If you guess correctly, tweet us at @mastersofscale when you hear this sound below, and you might just win the "bonus prize". What's the bonus prize?

NARRATOR: It's Aunt Ida's complete hostess serving selection in artificial silver plate. Featuring a coffee service, punch bowl set, champagne cooler, and a large serving tray with matching chip and dip tray. All furnished by the Aunt Ida manufacturing company. Now, back to you Reid!

HOFFMAN: We'll start with Panelist Number One, David Brown from the new hit podcast Business Wars.

DAVID BROWN: I want to take you back to Groupon, you remember Groupon? I mean, it's not doing gangbusters in the US right now but back in 2011, it was a different story. And the company was thinking, ok, how do you grow, how do you take advantage of the size at the moment, the momentum they had. And the answer was kind of obvious: you look abroad. And the biggest kahuna out there was China.

Groupon moved really fast and the management team wasn't exactly steeped in Chinese culture. So, they found a partner fairly early, WeChat. They recommended doing something called the "digital red pockets" campaign, this is sort of like an online version of those traditional red envelopes that older Chinese use to give kids money.

So, with this launch, the concept was the first X number of people to sign up, I don't remember how many, they get an extra 100 Renminbi in their virtual envelope. That's about 10 dollars. But the problem was, once they launched this campaign, it got hot so fast that the WeChat online platform actually crashed.

But once they got it up and running, well, it was hugely successful -- even by China standards. And it's become sort of an annual event. Each year during the lunar celebration, this digital red pocket campaign starts all over again. So even though Groupon's had to pull back a little bit here in the US, the success story on China is a big part of why as a company, they're still doing pretty well. That's my story, you can take it to the bank.

HOFFMAN: Wow, David. A campaign so big, it brought down WeChat. Let's go to Panelist Number Two, Anna Sale from Death Sex and Money.

ANNA SALE: I'm going to tell you about Uber's epic rise in China. The company knew that China was a great opportunity. The population is obviously the world's largest. But perhaps more importantly, China has enormous, sprawling cities, and a very low rate of personal car ownership. There was just one problem: a giant local competitor had a preexisting relationship with the Chinese government.

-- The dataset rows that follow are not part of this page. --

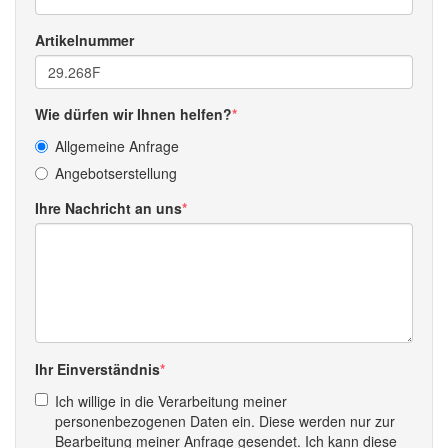
Artikelnummer
Wie dürfen wir Ihnen helfen?
Allgemeine Anfrage
Angebotserstellung
Ihre Nachricht an uns
Ihr Einverständnis
Ich willige in die Verarbeitung meiner
personenbezogenen Daten ein. Diese werden nur zur
Bearbeitung meiner Anfrage gesendet. Ich kann diese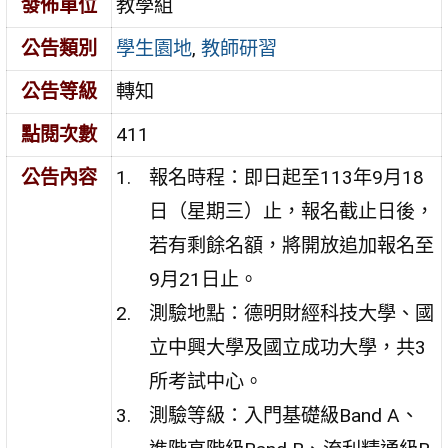
發佈單位
教學組
公告類別
學生園地
,
教師研習
公告等級
轉知
點閱次數
411
公告內容
報名時程：即日起至113年9月18
日（星期三）止，報名截止日後，
若有剩餘名額，將開放追加報名至
9月21日止。
測驗地點：德明財經科技大學、國
立中興大學及國立成功大學，共3
所考試中心。
測驗等級：入門基礎級Band A、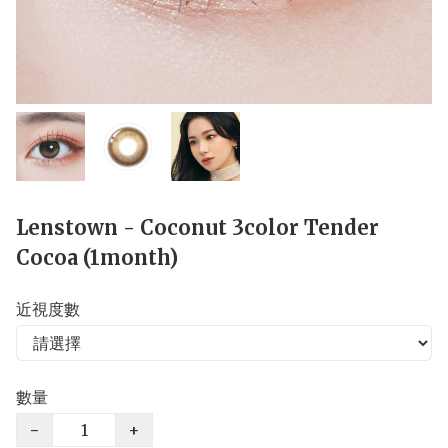
Lenstown - Coconut 3color Tender
Cocoa (1month)
近視度數
數量
−
+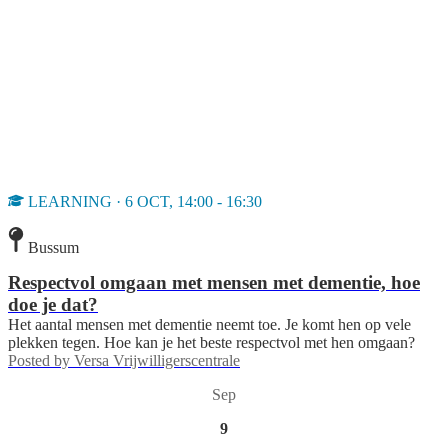
LEARNING · 6 OCT, 14:00 - 16:30
Bussum
Respectvol omgaan met mensen met dementie, hoe
doe je dat?
Het aantal mensen met dementie neemt toe. Je komt hen op vele
plekken tegen. Hoe kan je het beste respectvol met hen omgaan?
Posted by
Versa Vrijwilligerscentrale
Sep
9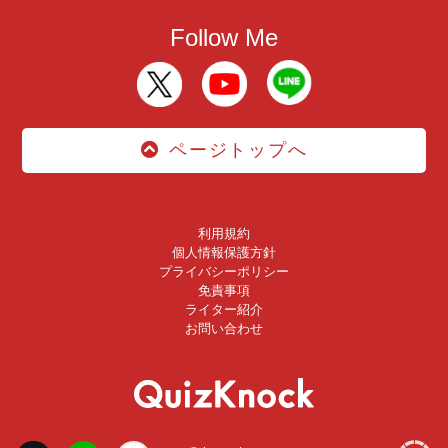
Follow Me
ページトップへ
利用規約
個人情報保護方針
プライバシーポリシー
免責事項
ライター紹介
お問い合わせ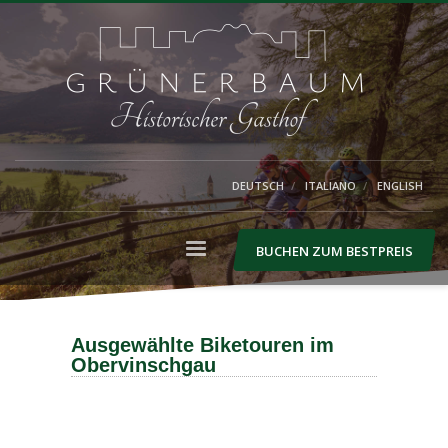
DEUTSCH
ITALIANO
ENGLISH
BUCHEN ZUM BESTPREIS
Ausgewählte Biketouren im
Obervinschgau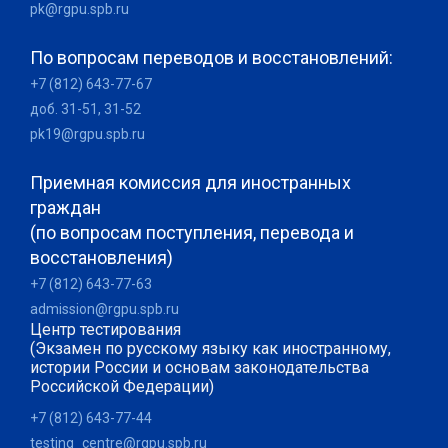
pk@rgpu.spb.ru
По вопросам переводов и восстановлений:
+7 (812) 643-77-67
доб. 31-51, 31-52
pk19@rgpu.spb.ru
Приемная комиссия для иностранных
граждан
(по вопросам поступления, перевода и
восстановления)
+7 (812) 643-77-63
admission@rgpu.spb.ru
Центр тестирования
(Экзамен по русскому языку как иностранному,
истории России и основам законодательства
Российской Федерации)
+7 (812) 643-77-44
testing_centre@rgpu.spb.ru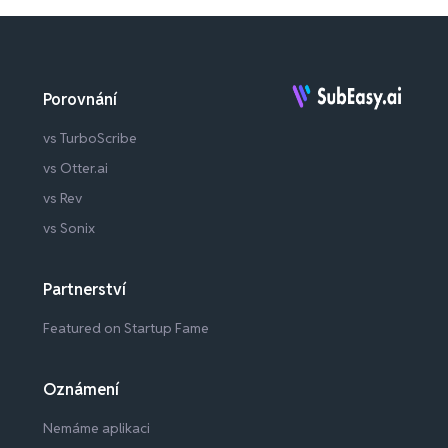
Porovnání
vs TurboScribe
vs Otter.ai
vs Rev
vs Sonix
Partnerství
Featured on Startup Fame
Oznámení
Nemáme aplikaci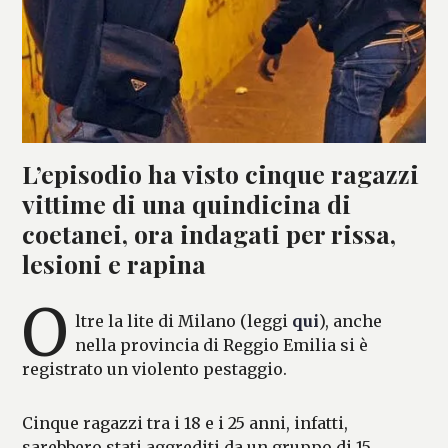
L’episodio ha visto cinque ragazzi
vittime di una quindicina di
coetanei, ora indagati per rissa,
lesioni e rapina
O
ltre la lite di Milano (leggi
qui
), anche
nella provincia di Reggio Emilia si è
registrato un violento pestaggio.
Cinque ragazzi tra i 18 e i 25 anni, infatti,
sarebbero stati aggrediti da un gruppo di 15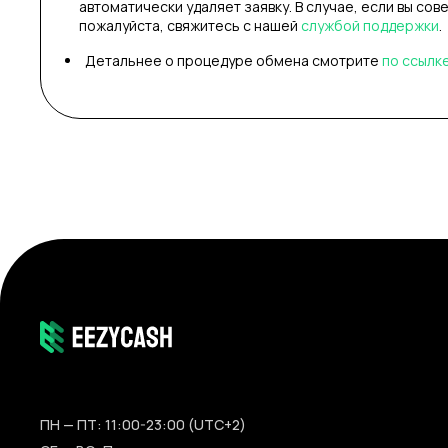
автоматически удаляет заявку. В случае, если вы сов
пожалуйста, свяжитесь с нашей
службой поддержки
.
Детальнее о процедуре обмена смотрите
по ссылк
ПН — ПТ: 11:00-23:00 (UTC+2)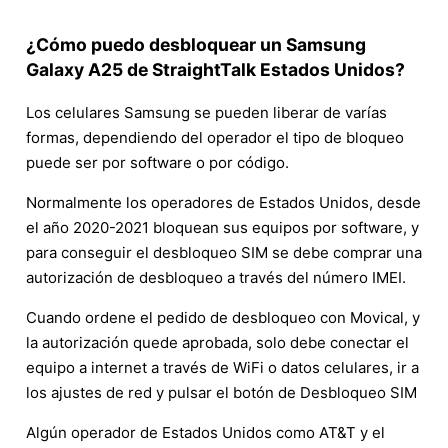
¿Cómo puedo desbloquear un Samsung
Galaxy A25 de StraightTalk Estados Unidos?
Los celulares Samsung se pueden liberar de varías
formas, dependiendo del operador el tipo de bloqueo
puede ser por software o por código.
Normalmente los operadores de Estados Unidos, desde
el año 2020-2021 bloquean sus equipos por software, y
para conseguir el desbloqueo SIM se debe comprar una
autorización de desbloqueo a través del número IMEI.
Cuando ordene el pedido de desbloqueo con Movical, y
la autorización quede aprobada, solo debe conectar el
equipo a internet a través de WiFi o datos celulares, ir a
los ajustes de red y pulsar el botón de Desbloqueo SIM
Algún operador de Estados Unidos como AT&T y el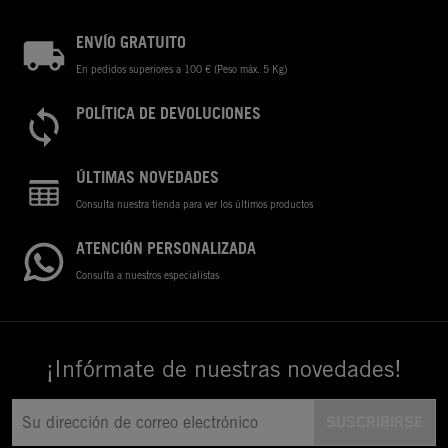
ENVÍO GRATUITO
En pedidos superiores a 100 € (Peso máx. 5 Kg)
POLÍTICA DE DEVOLUCIONES
ÚLTIMAS NOVEDADES
Consulta nuestra tienda para ver los últimos productos
ATENCIÓN PERSONALIZADA
Consulta a nuestros especialistas
¡Infórmate de nuestras novedades!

In fact, they were also integrated into WeChat, the group-messaging service that David just talked about. This made the competing ride service much easier and cheaper to the consumer. So, in 2016, Uber decides to launch a competitive social media/messaging system in an effort to match its competitors advantage. The messaging platform was

called Y?u b? bi. Uber requires its fleet of 100,000 drivers to exclusively use Y?u b? bi. They succeed. But when the Chinese government realized that Uber was competing with WeChat -- a state-owned enterprise -- it shut down Y?u b? bi. Within a year, Uber threw in the towel and pulled out of China.

HOFFMAN: Ouch! It's hard to go up against the Chinese government and win. Alright, Panelist Number Three, Sean Braswell of The Thread. What's the story you're going to tell?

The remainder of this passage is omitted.